··· RECORDED DATA ···
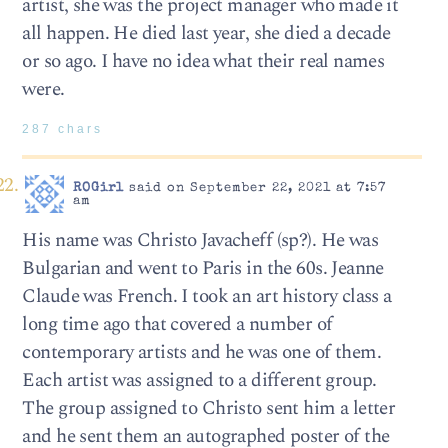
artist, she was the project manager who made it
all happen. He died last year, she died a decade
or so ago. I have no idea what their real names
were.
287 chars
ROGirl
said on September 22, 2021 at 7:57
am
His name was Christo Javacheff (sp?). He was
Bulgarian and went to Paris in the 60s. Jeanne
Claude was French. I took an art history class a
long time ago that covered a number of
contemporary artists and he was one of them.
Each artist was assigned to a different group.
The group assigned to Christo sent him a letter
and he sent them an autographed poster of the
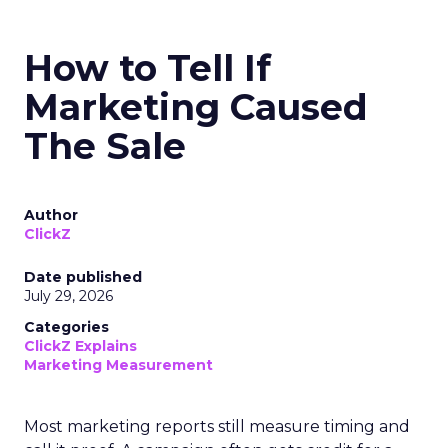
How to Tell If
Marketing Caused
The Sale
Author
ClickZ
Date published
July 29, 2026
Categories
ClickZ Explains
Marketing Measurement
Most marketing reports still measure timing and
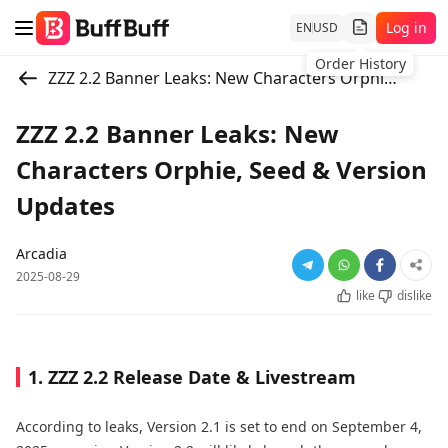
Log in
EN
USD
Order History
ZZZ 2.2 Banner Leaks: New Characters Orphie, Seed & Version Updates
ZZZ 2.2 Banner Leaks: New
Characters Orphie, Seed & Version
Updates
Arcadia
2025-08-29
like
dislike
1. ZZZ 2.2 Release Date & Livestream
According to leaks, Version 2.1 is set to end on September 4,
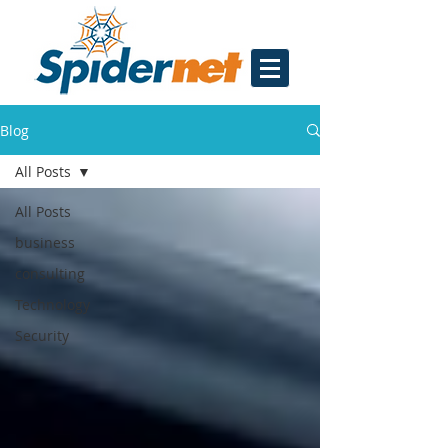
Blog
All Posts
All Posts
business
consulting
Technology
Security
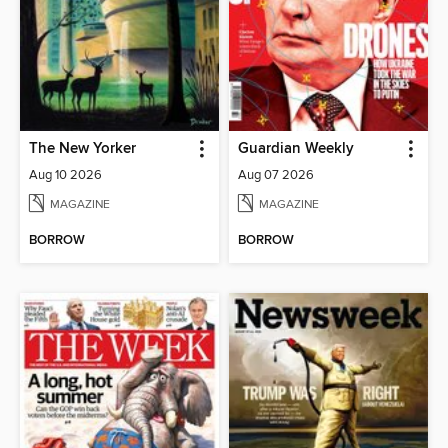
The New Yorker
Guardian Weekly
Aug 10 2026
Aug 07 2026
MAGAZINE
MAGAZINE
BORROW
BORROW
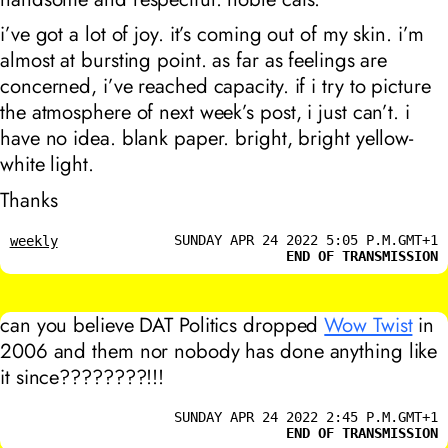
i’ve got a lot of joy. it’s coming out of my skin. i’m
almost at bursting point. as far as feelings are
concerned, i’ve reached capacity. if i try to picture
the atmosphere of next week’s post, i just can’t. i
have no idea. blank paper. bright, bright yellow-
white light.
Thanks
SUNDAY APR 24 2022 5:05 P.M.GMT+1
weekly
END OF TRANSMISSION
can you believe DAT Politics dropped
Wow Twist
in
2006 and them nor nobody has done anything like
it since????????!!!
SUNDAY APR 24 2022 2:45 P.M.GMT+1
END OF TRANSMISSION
···
[WORK REQUIRED]: Transcribe the records above verbatim. Do not carry over any picture.

[EXERCISE RESPONSE]:
artist, she was the project manager who made it
all happen. He died last year, she died a decade
or so ago. I have no idea what their real names
were.
287 chars
ROGirl
said on September 22, 2021 at 7:57
am
His name was Christo Javacheff (sp?). He was
Bulgarian and went to Paris in the 60s. Jeanne
Claude was French. I took an art history class a
long time ago that covered a number of
contemporary artists and he was one of them.
Each artist was assigned to a different group.
The group assigned to Christo sent him a letter
and he sent them an autographed poster of the
How to Tell If
Marketing Caused
The Sale
Author
ClickZ
Date published
July 29, 2026
Categories
ClickZ Explains
Marketing Measurement
Most marketing reports still measure timing and
Log in
EN
USD
Order History
ZZZ 2.2 Banner Leaks: New Characters Orphie, Seed & Version Updates
ZZZ 2.2 Banner Leaks: New
Characters Orphie, Seed & Version
Updates
Arcadia
2025-08-29
like
dislike
1. ZZZ 2.2 Release Date & Livestream
According to leaks, Version 2.1 is set to end on September 4,
Blog
All Posts
All Posts
business
consulting
Technology
Security
The New Yorker
Guardian Weekly
Aug 10 2026
Aug 07 2026
MAGAZINE
MAGAZINE
BORROW
BORROW
i’ve got a lot of joy. it’s coming out of my skin. i’m
almost at bursting point. as far as feelings are
concerned, i’ve reached capacity. if i try to picture
the atmosphere of next week’s post, i just can’t. i
have no idea. blank paper. bright, bright yellow-
white light.
Thanks
SUNDAY APR 24 2022 5:05 P.M.GMT+1
weekly
END OF TRANSMISSION
can you believe DAT Politics dropped
Wow Twist
in
2006 and them nor nobody has done anything like
it since????????!!!
SUNDAY APR 24 2022 2:45 P.M.GMT+1
END OF TRANSMISSION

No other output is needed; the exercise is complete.